**WORK TO BE COMPLETED**
The result should be every line in the data below that carries the string "Early".

-- AVAILABLE DATA follows --

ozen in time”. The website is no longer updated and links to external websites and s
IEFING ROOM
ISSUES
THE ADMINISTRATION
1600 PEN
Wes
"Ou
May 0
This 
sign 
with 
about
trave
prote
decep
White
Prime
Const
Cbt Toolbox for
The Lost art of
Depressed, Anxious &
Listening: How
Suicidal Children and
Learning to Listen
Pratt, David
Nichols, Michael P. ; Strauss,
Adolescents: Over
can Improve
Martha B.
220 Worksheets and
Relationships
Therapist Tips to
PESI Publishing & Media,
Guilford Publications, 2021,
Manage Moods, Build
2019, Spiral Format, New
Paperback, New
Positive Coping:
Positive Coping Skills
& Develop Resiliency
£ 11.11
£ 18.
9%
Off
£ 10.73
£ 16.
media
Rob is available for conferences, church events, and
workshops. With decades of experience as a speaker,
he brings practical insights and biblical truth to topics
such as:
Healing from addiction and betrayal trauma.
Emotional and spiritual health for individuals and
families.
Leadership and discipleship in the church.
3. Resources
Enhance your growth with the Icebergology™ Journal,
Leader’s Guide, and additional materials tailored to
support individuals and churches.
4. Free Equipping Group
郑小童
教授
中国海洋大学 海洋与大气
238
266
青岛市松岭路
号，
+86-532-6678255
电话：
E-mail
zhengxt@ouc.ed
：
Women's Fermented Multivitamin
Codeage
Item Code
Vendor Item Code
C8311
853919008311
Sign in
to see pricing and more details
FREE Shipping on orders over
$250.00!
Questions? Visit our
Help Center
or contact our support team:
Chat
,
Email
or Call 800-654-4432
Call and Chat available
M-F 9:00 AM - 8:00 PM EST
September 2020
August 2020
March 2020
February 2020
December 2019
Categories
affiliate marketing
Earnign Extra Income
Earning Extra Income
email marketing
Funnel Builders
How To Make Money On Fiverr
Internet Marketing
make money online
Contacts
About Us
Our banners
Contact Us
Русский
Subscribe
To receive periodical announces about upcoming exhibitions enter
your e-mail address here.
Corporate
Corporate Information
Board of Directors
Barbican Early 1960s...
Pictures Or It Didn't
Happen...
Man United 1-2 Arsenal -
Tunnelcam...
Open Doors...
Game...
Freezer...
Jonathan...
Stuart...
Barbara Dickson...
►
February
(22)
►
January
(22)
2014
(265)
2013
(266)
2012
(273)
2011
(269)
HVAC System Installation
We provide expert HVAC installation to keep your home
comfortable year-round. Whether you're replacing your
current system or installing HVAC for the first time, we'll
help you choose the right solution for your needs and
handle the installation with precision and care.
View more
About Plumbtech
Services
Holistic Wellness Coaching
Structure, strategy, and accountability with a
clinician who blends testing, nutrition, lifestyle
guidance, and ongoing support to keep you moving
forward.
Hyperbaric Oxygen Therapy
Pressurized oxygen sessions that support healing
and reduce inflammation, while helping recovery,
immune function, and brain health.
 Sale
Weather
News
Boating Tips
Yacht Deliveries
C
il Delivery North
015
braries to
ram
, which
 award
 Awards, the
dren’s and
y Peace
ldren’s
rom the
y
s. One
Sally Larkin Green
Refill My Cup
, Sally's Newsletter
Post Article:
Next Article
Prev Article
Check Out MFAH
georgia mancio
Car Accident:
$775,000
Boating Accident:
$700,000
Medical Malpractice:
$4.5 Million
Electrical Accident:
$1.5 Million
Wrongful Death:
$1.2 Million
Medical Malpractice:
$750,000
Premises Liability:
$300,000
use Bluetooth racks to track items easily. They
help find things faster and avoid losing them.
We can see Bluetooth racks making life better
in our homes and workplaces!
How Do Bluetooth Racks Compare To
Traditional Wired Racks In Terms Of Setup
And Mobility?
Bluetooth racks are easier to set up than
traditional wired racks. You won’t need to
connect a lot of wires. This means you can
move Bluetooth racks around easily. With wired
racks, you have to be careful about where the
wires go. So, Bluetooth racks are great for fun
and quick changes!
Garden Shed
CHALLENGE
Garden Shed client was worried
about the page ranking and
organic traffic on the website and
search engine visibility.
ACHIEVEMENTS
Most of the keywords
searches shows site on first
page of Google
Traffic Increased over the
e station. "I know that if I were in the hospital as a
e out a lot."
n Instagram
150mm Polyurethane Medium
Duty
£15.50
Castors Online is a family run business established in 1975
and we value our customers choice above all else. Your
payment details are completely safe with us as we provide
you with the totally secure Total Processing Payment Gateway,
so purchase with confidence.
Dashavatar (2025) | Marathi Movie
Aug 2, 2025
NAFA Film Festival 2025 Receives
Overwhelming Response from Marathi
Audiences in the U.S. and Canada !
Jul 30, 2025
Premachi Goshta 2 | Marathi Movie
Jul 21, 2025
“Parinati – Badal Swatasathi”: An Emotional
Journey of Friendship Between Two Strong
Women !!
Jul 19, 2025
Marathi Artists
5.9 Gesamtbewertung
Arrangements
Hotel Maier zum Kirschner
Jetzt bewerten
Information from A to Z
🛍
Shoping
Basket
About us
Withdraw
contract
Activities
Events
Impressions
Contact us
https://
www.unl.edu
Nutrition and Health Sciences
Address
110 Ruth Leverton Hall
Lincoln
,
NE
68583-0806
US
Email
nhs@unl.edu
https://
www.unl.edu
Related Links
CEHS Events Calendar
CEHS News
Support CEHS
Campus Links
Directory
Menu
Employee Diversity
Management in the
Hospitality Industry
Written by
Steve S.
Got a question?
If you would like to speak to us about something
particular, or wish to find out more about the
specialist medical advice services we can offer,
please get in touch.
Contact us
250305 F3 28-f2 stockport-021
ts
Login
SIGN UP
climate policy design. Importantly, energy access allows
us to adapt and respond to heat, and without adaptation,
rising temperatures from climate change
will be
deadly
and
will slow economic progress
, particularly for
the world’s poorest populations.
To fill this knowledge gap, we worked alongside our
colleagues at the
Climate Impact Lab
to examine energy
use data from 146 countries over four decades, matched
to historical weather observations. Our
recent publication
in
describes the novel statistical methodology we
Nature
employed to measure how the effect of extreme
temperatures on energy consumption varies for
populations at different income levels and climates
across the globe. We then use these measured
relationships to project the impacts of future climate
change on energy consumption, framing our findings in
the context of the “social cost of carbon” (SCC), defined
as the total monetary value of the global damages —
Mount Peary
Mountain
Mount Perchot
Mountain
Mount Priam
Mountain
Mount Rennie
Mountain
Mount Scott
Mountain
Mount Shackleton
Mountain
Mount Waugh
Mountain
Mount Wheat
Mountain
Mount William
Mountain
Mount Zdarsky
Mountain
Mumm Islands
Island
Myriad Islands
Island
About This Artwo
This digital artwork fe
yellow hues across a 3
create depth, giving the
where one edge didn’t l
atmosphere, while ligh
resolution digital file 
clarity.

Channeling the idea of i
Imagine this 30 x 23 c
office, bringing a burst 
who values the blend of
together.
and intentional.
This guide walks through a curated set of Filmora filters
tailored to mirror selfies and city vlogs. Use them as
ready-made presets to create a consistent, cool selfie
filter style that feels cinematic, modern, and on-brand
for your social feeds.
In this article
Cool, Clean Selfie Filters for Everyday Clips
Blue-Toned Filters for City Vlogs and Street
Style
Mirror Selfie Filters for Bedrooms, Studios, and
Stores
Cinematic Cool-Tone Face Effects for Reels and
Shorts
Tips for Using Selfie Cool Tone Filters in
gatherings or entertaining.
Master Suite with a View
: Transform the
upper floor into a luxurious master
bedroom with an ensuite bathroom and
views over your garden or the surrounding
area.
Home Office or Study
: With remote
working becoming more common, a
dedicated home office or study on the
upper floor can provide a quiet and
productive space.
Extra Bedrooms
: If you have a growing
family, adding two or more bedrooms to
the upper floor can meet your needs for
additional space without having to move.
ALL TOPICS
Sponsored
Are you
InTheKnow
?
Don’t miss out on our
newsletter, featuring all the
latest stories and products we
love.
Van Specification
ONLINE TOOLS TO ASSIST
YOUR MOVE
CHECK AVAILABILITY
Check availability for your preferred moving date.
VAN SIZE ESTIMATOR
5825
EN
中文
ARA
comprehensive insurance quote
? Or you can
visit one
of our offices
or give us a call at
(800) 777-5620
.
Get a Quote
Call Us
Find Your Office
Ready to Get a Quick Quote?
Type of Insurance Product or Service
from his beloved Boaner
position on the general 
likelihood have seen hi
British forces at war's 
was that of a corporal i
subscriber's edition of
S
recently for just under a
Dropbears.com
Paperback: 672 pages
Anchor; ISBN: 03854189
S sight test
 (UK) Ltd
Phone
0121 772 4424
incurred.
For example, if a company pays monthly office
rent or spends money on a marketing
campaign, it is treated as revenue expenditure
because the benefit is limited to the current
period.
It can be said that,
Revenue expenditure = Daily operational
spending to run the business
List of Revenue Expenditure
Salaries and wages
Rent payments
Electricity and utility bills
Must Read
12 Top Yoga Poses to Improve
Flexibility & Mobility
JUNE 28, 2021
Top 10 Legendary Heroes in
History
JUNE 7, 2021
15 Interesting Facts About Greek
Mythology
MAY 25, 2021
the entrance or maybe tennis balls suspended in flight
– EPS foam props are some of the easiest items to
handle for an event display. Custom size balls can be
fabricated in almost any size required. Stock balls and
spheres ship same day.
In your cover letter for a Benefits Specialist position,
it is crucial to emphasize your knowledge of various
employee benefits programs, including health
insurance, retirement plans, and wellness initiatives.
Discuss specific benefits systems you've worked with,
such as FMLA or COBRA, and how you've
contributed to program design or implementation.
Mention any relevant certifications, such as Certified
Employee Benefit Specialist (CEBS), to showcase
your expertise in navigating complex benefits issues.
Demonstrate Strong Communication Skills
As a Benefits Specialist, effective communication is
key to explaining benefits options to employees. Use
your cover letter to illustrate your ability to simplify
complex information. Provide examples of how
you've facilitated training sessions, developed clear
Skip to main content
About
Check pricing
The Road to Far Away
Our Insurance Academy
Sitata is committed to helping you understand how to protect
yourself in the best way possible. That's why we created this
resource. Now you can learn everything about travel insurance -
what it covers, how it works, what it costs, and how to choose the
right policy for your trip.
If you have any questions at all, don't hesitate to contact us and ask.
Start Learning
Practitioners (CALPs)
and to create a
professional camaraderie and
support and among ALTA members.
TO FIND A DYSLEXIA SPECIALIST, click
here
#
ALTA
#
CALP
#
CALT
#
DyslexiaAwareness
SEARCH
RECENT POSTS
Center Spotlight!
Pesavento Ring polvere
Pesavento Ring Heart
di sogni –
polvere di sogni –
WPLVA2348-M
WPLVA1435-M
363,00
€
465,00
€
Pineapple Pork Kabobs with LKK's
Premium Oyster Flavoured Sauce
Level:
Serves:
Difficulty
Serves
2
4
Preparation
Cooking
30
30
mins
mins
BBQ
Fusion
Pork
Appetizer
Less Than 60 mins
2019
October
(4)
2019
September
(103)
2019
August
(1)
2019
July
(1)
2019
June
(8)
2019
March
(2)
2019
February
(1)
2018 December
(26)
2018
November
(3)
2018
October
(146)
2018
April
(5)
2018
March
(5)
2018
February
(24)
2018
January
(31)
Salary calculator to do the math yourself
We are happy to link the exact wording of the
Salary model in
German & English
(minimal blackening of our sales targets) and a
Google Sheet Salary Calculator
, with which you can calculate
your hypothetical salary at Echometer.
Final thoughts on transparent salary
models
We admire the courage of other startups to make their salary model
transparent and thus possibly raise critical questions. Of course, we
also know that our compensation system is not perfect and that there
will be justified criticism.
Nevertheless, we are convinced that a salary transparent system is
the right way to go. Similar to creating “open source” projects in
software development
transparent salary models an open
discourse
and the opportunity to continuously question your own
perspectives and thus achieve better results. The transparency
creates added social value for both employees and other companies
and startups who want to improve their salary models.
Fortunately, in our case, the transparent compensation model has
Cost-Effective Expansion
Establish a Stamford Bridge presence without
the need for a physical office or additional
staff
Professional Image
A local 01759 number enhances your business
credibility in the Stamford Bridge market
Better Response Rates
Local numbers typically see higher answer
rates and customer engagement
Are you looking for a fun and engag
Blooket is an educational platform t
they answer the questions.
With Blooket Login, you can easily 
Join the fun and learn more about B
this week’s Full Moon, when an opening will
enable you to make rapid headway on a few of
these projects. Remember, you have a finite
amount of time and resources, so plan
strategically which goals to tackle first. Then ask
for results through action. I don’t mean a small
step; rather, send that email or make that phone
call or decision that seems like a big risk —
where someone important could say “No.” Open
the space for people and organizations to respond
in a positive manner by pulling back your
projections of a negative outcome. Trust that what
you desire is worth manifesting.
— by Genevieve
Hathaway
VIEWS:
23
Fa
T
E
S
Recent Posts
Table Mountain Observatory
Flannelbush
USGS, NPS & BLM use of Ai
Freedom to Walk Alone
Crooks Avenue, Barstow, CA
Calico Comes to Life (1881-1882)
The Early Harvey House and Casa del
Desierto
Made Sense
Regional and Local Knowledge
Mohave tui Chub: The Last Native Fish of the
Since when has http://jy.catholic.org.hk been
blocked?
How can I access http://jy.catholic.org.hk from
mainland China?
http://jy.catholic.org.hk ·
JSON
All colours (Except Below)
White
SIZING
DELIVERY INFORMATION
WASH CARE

-- AVAILABLE DATA concluded --

**WRITTEN REPLY**
Barbican Early 1960s...
The Early Harvey House and Casa del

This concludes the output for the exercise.